(Recorded information Opens)

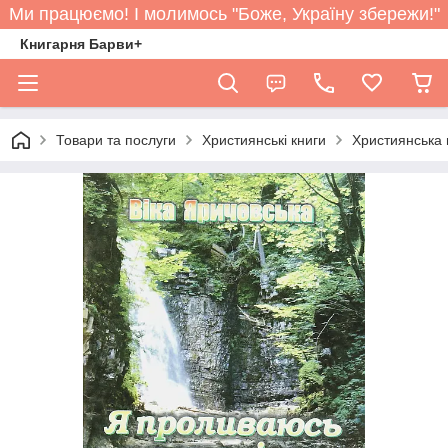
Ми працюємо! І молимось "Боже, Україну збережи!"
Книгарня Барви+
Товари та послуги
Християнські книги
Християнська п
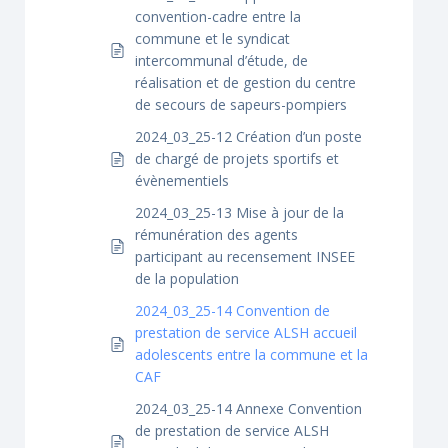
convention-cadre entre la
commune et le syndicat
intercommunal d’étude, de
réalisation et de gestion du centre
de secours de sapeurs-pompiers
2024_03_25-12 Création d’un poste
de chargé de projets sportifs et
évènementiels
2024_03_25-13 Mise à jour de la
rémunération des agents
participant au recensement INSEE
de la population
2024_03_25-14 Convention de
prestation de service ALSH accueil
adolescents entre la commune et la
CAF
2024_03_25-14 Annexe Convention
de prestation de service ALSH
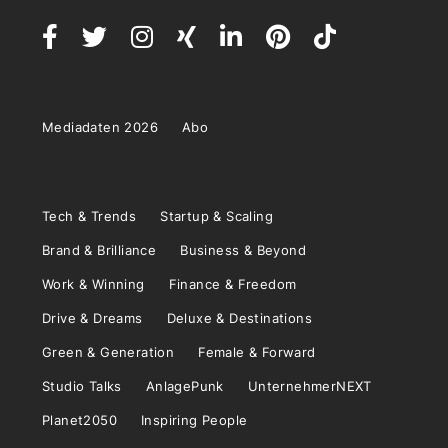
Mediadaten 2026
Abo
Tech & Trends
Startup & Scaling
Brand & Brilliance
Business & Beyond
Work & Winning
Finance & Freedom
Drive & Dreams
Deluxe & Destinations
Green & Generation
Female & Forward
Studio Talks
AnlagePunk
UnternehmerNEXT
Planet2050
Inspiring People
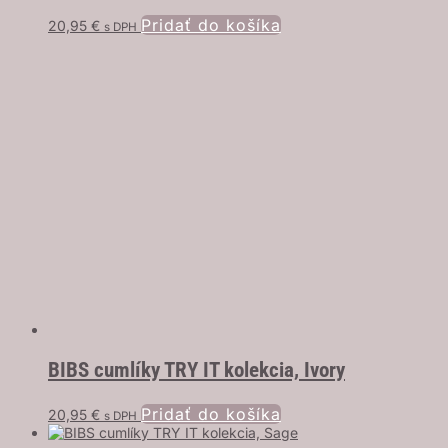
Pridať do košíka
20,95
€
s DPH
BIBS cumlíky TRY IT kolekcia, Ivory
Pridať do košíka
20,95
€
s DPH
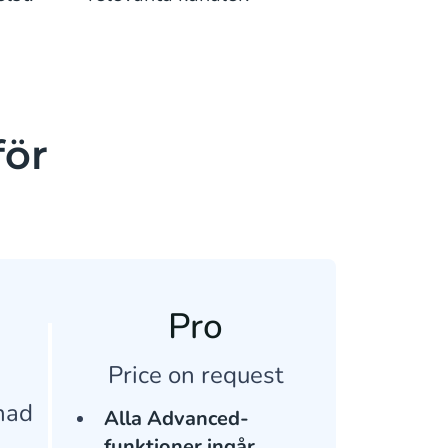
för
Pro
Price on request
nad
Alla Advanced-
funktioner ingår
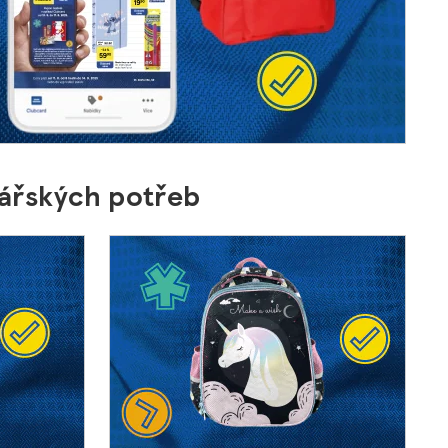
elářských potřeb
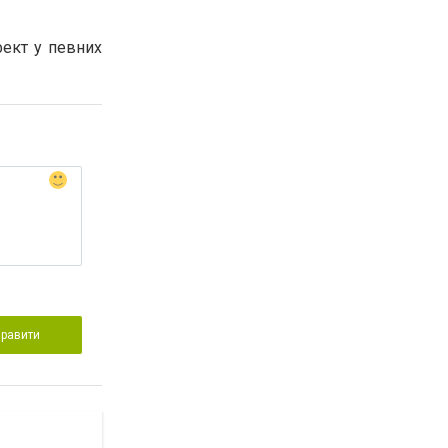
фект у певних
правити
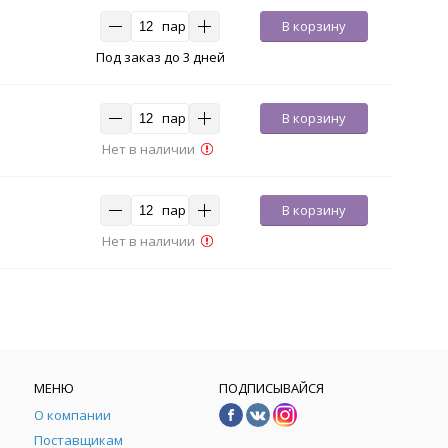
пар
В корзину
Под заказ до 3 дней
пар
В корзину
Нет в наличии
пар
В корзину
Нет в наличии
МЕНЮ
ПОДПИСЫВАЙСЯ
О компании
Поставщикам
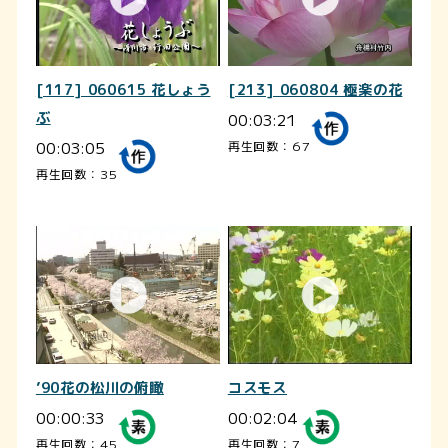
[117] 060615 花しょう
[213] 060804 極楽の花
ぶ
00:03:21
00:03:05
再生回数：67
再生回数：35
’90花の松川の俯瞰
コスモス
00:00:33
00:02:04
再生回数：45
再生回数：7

(Recorded information Closes)

Please return the full listing exactly as given, with the images left out.

Ми працюємо! І молимось "Боже, Україну збережи!"
Книгарня Барви+
Товари та послуги
Християнські книги
Християнська п
convention-cadre entre la
commune et le syndicat
intercommunal d’étude, de
réalisation et de gestion du centre
de secours de sapeurs-pompiers
2024_03_25-12 Création d’un poste
de chargé de projets sportifs et
évènementiels
2024_03_25-13 Mise à jour de la
rémunération des agents
participant au recensement INSEE
de la population
2024_03_25-14 Convention de
prestation de service ALSH accueil
adolescents entre la commune et la
CAF
2024_03_25-14 Annexe Convention
de prestation de service ALSH
Mediadaten 2026
Abo
Tech & Trends
Startup & Scaling
Brand & Brilliance
Business & Beyond
Work & Winning
Finance & Freedom
Drive & Dreams
Deluxe & Destinations
Green & Generation
Female & Forward
Studio Talks
AnlagePunk
UnternehmerNEXT
Planet2050
Inspiring People
Pridať do košíka
20,95
€
s DPH
BIBS cumlíky TRY IT kolekcia, Ivory
Pridať do košíka
20,95
€
s DPH
för
Pro
Price on request
nad
Alla Advanced-
funktioner ingår
elářských potřeb
фект у певних
правити
пар
В корзину
Под заказ до 3 дней
пар
В корзину
Нет в наличии
пар
В корзину
Нет в наличии
МЕНЮ
ПОДПИСЫВАЙСЯ
О компании
Поставщикам
[117] 060615 花しょう
[213] 060804 極楽の花
ぶ
00:03:21
00:03:05
再生回数：67
再生回数：35
’90花の松川の俯瞰
コスモス
00:00:33
00:02:04
再生回数：45
再生回数：7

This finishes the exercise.